The head of the world’s largest general science organisation has accused the Trump administration of paying “scant attention” to research and lacking understanding of scientific thinking.

Dr Rush Holt, chief executive of the American Association for the Advancement of Science (AAAS), pointed to the “great slowness” in appointing people with a scientific background to senior positions.

And he said that scientists had “not been at the table for most of the policy discussions”.

Donald Trump has infamously dismissed climate change as a “hoax”, but Dr Holt said the problems were much more widespread, encompassing a range of issues from public health to the military.

He was speaking amid controversy over the US Department of Interior’s decision to halt a $1m study into the effects of “mountain-top” coal mining on the health of people living nearby. Mr Trump has spoken repeatedly about his desire to reinvigorate the ailing US coal industry.

In an outspoken editorial, the prestigious journal Nature said the decision suggested the Trump administration might cancel other scientific studies it did not like in “another blow for science and for academic freedom”.

Marches for science were held in the US and other cities around the world in April because of concerns over Mr Trump’s attitudes towards climate change and hard evidence generally.

And, in an interview, Dr Holt told The Independent there had been little sign of improvement.

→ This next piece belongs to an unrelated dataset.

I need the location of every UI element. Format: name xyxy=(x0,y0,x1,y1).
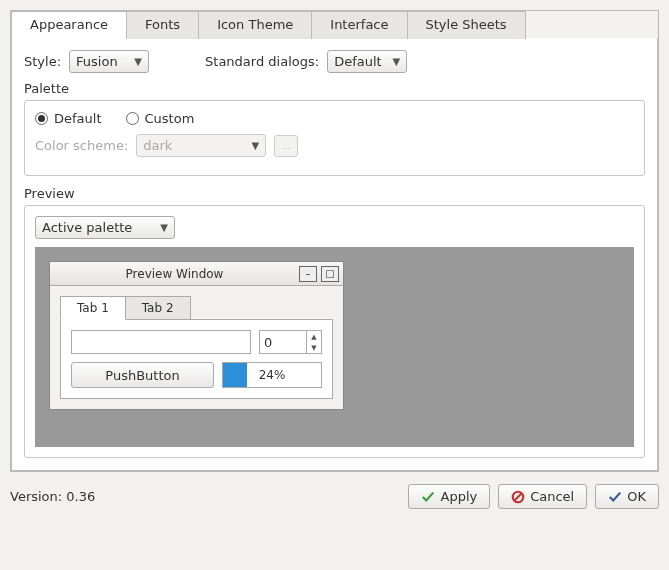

“Within the administration, there’s scant attention paid to science, to the scientific way of thinking, to the support for science, not in policy and not in funding,” he said.

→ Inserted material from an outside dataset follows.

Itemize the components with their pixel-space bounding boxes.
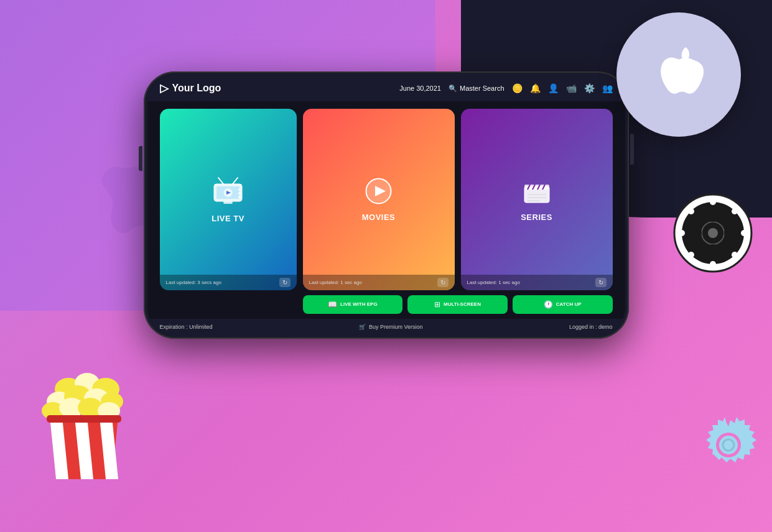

“So it really is not just a matter of great slowness in appointing people who know something about science to mid-level and high-level positions in the agencies.

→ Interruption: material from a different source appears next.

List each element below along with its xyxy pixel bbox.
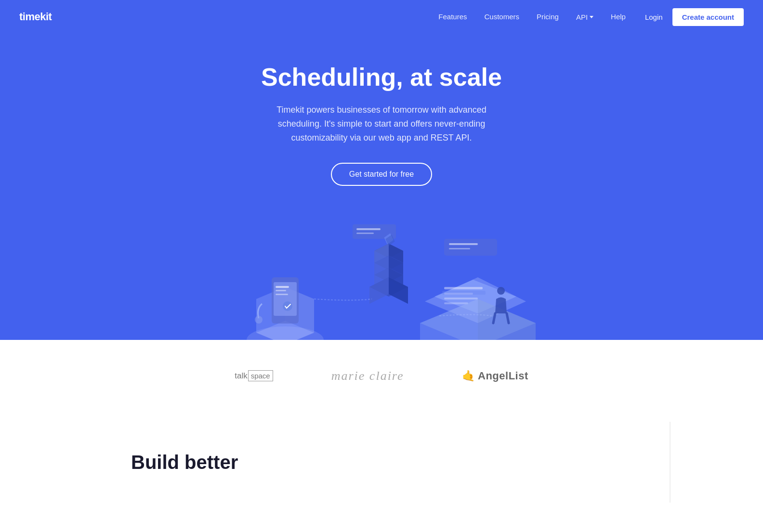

“It also seems to be a failure to recognise that science has much to offer.”

He said this applied to issues such as public health, social welfare programmes, immigration discussions and “even security and military matters”.

The Washington Post and a non-profit group has been tracking 591 key administration posts that must be confirmed by the Senate. According to the latest figures, just 117 people out of that number had been confirmed in their jobs, 106 had been nominated for a post, two were awaiting nomination and there were no nominees for the other 366 jobs.

The US Secretary of State’s science and technology adviser, Vaughan Turekian, resigned in July and has not been replaced; the White House Office of Science and Technology Policy has been “all but wiped out” by departures, according to The New York Times; the Interior Department has suspended more than 200 advisory panels; and the Environmental Protection Agency has sacked dozens of scientists.

The Justice Department decided to ditch the National Commission on Forensic Science, a panel of independent judges, lawyers, scientists and police, and replace them with its own in-house team.

Dr Holt said there had been one Trump administration statement – from the Office of Management and Budget – that “might be interpreted to be a strong endorsement of science research”.

“But, in so many other ways beyond this one statement, science and scientists have not been at the table for most of the policy discussions,” he said.

“It just seems that there aren’t many people in this administration who understand what science and scientific ways of thinking can bring to their programmes and projects.”

At the AAAS’s annual meeting in Boston, Dr Holt said some academics had voiced concern that the US could become like Soviet Russia, where political ideology was more important than hard evidence and facts.

Asked about whether fears that the Trump administration might seek to exert political influence on the results of research were coming to fruition, he said the picture was mixed.

“I’d say there’s not been much encouragement and some discouragement of the practice of good science,” Dr Holt said.

“I don’t want to overstate things. In many of the labs with federal funding, the research goes on every day just fine.”

There have been cases where Trump administration agencies have removed words like “climate change” and “global warming” from their websites.

Dr Holt said he was not aware of how widespread a problem this was.

But he added: “If there is a widespread practice or an emerging policy to remove for political reasons certain phrases from scientific communications, whether it’s grant proposals or research papers, that should be condemned.

“That kind of censorship of scientific expression is really anathema to progress.”